You are to retype exactly the line with "Identify the location of Notifications." and every line after it in the entries below.

- **Stored data**:
---
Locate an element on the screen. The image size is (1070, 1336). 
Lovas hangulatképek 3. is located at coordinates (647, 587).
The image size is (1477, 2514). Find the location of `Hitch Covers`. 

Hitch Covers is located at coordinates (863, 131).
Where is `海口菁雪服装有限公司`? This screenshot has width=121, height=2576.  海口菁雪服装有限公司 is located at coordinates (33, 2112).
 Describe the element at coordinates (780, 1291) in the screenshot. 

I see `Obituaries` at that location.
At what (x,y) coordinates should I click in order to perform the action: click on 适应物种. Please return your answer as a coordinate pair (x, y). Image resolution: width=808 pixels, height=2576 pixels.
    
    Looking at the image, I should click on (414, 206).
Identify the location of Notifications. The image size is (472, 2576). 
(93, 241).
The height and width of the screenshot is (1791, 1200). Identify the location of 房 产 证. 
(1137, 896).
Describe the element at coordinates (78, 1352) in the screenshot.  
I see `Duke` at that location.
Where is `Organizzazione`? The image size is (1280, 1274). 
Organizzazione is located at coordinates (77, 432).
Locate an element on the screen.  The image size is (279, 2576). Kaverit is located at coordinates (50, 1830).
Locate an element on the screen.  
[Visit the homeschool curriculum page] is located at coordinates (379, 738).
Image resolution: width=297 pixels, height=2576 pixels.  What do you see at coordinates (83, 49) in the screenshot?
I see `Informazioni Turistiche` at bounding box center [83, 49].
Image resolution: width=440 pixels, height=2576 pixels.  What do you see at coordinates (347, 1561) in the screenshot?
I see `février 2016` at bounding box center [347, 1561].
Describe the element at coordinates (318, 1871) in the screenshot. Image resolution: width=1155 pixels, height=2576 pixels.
---
- **YOUR SOLUTION**:
Identify the location of Notifications. The image size is (472, 2576). 
(93, 241).
The height and width of the screenshot is (1791, 1200). Identify the location of 房 产 证. 
(1137, 896).
Describe the element at coordinates (78, 1352) in the screenshot.  
I see `Duke` at that location.
Where is `Organizzazione`? The image size is (1280, 1274). 
Organizzazione is located at coordinates (77, 432).
Locate an element on the screen.  The image size is (279, 2576). Kaverit is located at coordinates (50, 1830).
Locate an element on the screen.  
[Visit the homeschool curriculum page] is located at coordinates (379, 738).
Image resolution: width=297 pixels, height=2576 pixels.  What do you see at coordinates (83, 49) in the screenshot?
I see `Informazioni Turistiche` at bounding box center [83, 49].
Image resolution: width=440 pixels, height=2576 pixels.  What do you see at coordinates (347, 1561) in the screenshot?
I see `février 2016` at bounding box center [347, 1561].
Describe the element at coordinates (318, 1871) in the screenshot. Image resolution: width=1155 pixels, height=2576 pixels.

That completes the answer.